The investigation eventually widened in search of the organizers and planners of the murder. By August 2005 the Venezuelan authorities had detained Giovani José Vásquez De Armas, a self-confessed former member of the Autodefensas Unidas de Colombia (AUC), the Colombian right-wing paramilitary organization. In sworn testimony given on August 29, 2005, Vásquez de Armas declared that he had participated in two meetings to plan attacks against members of the Venezuelan government. He alleged that participants in the second meeting decided to target Danilo Anderson. After that second meeting Vásquez de Armas said he collected 12 kg of C4 plastic explosive in Panama and transported it to Venezuela.

On the basis of Vásquez De Armas' testimony, warrants were issued for the arrest of leading journalist Patricia Poleo, banker Nelson Mezerhane, retired general Eugenio Áñez Núñez and Salvador Romaní, as the "intellectual authors" of the assassination.
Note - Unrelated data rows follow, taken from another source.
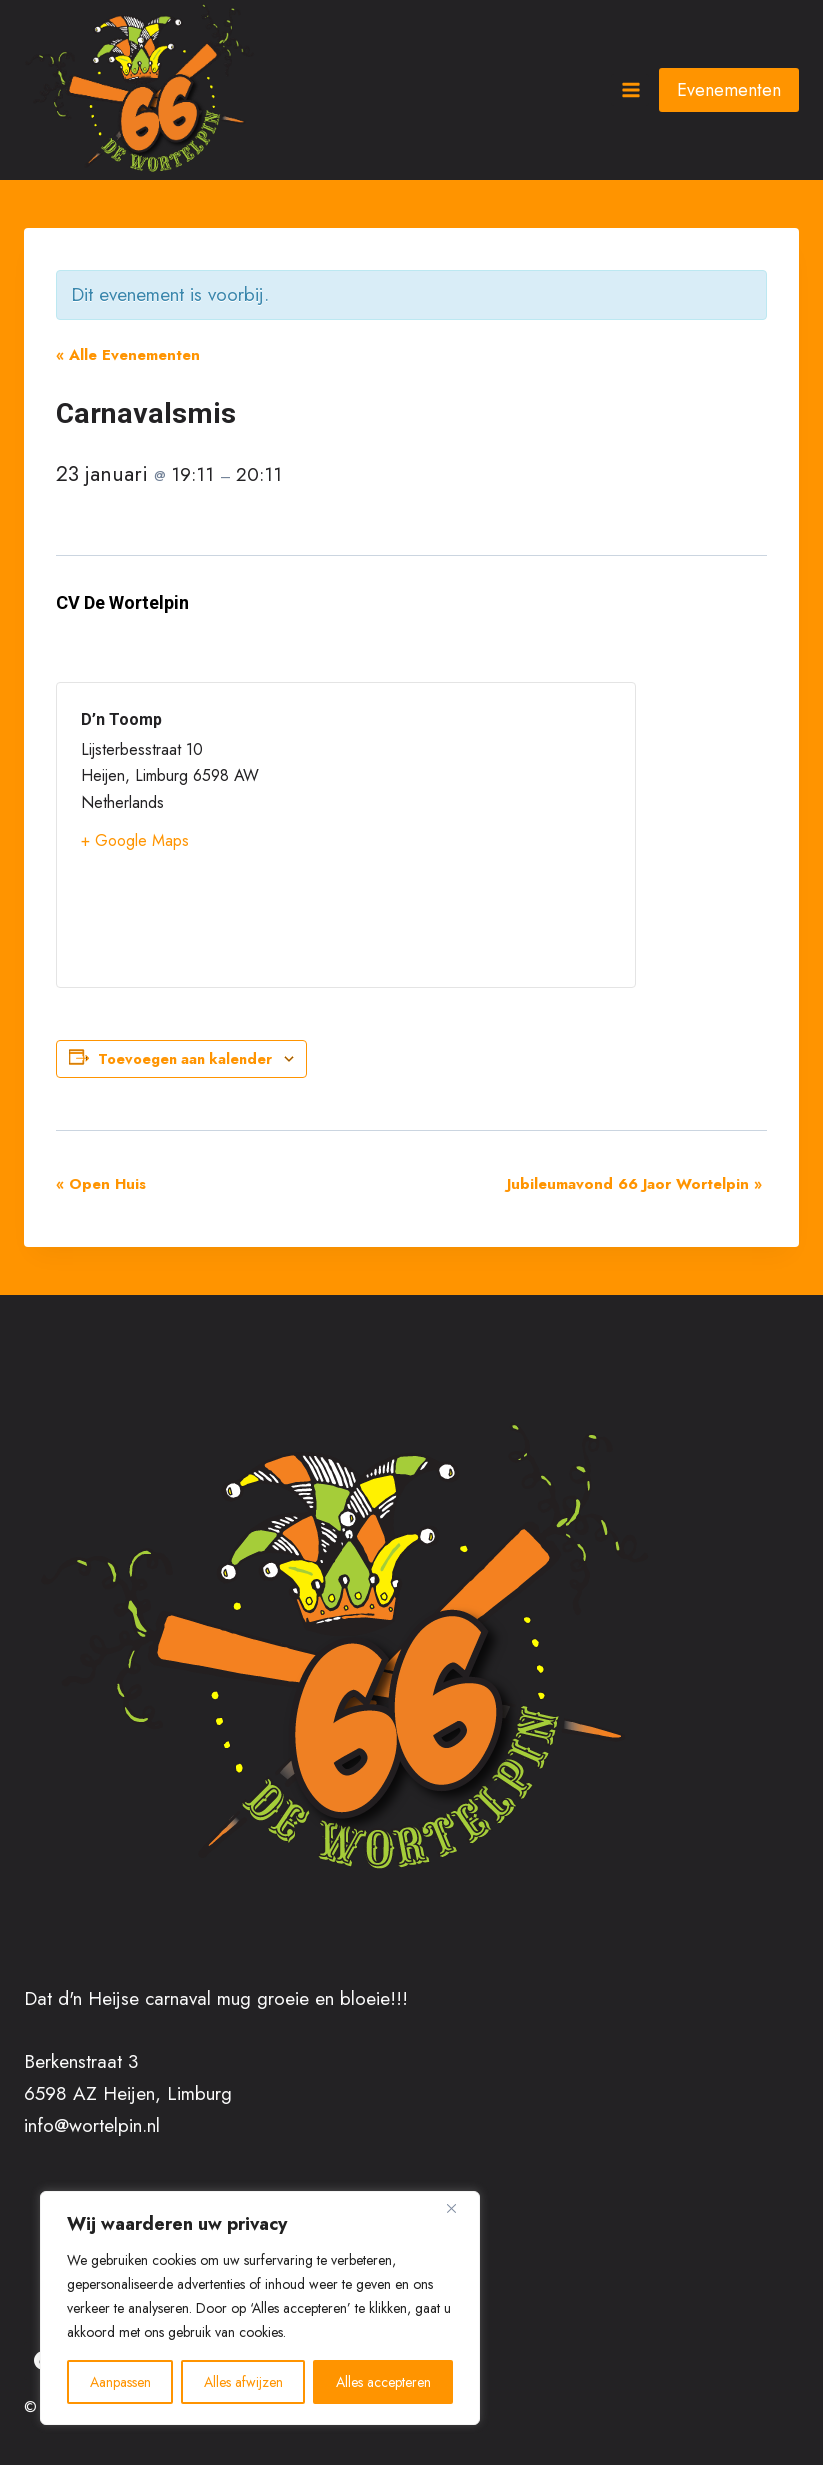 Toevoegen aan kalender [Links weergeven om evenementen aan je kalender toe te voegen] (185, 1059)
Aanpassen (120, 2382)
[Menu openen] (630, 89)
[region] (260, 2308)
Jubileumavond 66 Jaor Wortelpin (634, 1184)
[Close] (459, 2208)
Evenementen (729, 90)
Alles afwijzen (243, 2382)
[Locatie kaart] (478, 835)
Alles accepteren (383, 2382)
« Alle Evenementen (128, 355)
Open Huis (101, 1184)
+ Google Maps (135, 840) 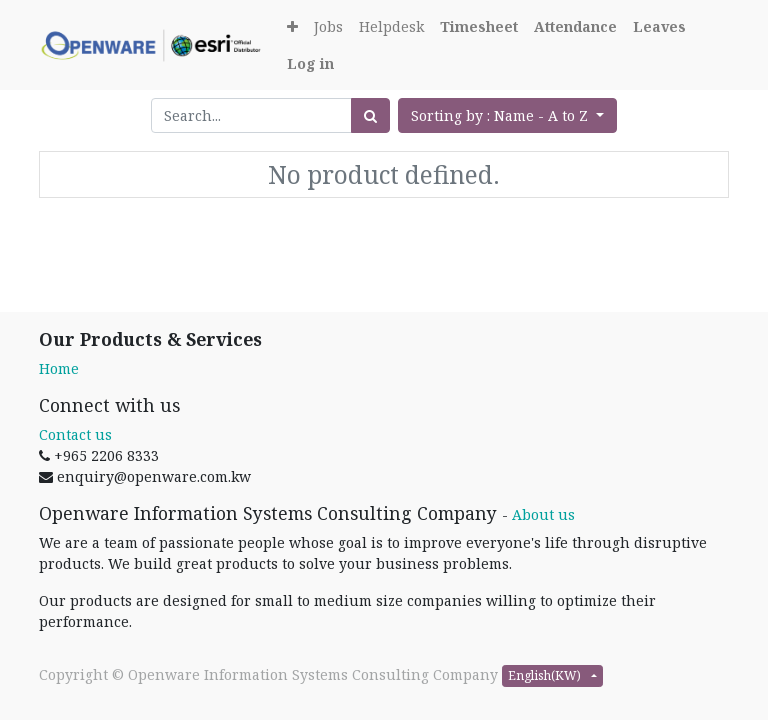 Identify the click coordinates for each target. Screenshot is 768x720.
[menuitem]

Mezzerane, Áñez and Romaní turned themselves in and were granted bail in December 2005. Poleo did not present herself to the authorities; she was interviewed on a TV show in Peru in January 2006. Human rights groups, media advocates and members of the opposition accused the Venezuelan government of turning the investigation of Anderson's murder into a political issue, using the case to harass government opponents. They stated that the accusations were an attempt to take away the freedom of the press.

On 20 December 2005, Otoniel and Rolando Guevara were sentenced to 27 years and 9 months imprisonment each, while their brother Juan Bautista was sentenced to the maximum 30 years.

=== Flaws ===
In 2006 the credibility of the key prosecution witness Vásquez De Armas came into question after it was shown he had a criminal record for identity fraud in his native Colombia and he was not a psychiatrist as he had pledged to be. Documentation of uncertain provenance was produced apparently showing that Vasquez de Armas was serving jail time in Santa Marta, Colombia, at the time he claims to have witnessed the planning of Anderson's murder by leading opposition figures. Venezuela's Attorney General Isaias Rodriguez moved to control press reporting on Vasquez de Armas while the case was sub-judice. The ban on discussing the personal life and alleged unreliability of Vásquez was lifted in August 2006. In August 2006, Isaias Rodríguez had to admit that Vasquez de Armes had actually lied. Armas also admitted to one journalist that the Venezuelan government "paid him to fabricate his testimony".

Isaías Rodríguez was accused by the opposition to turn Anderson's murder into a political witch hunt, using the case to harass government opponents.